What you will do
Transcribe all of the data verbatim, please, and leave out its pictures.

Page images and extracted text
● ● ● ●
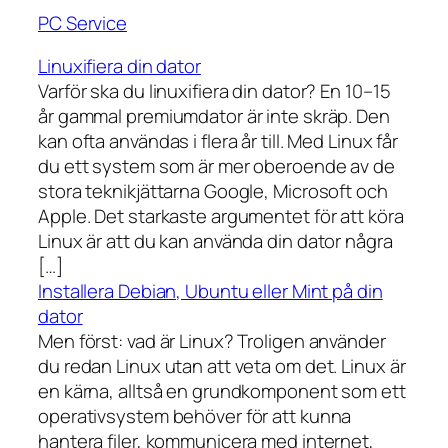
PC Service
Linuxifiera din dator
Varför ska du linuxifiera din dator? En 10–15
år gammal premiumdator är inte skräp. Den
kan ofta användas i flera år till. Med Linux får
du ett system som är mer oberoende av de
stora teknikjättarna Google, Microsoft och
Apple. Det starkaste argumentet för att köra
Linux är att du kan använda din dator några
[…]
Installera Debian, Ubuntu eller Mint på din
dator
Men först: vad är Linux? Troligen använder
du redan Linux utan att veta om det. Linux är
en kärna, alltså en grundkomponent som ett
operativsystem behöver för att kunna
hantera filer, kommunicera med internet,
● ● ● ●
Result of the exercise
PC Service
Linuxifiera din dator
Varför ska du linuxifiera din dator? En 10–15
år gammal premiumdator är inte skräp. Den
kan ofta användas i flera år till. Med Linux får
du ett system som är mer oberoende av de
stora teknikjättarna Google, Microsoft och
Apple. Det starkaste argumentet för att köra
Linux är att du kan använda din dator några
[…]
Installera Debian, Ubuntu eller Mint på din
dator
Men först: vad är Linux? Troligen använder
du redan Linux utan att veta om det. Linux är
en kärna, alltså en grundkomponent som ett
operativsystem behöver för att kunna
hantera filer, kommunicera med internet,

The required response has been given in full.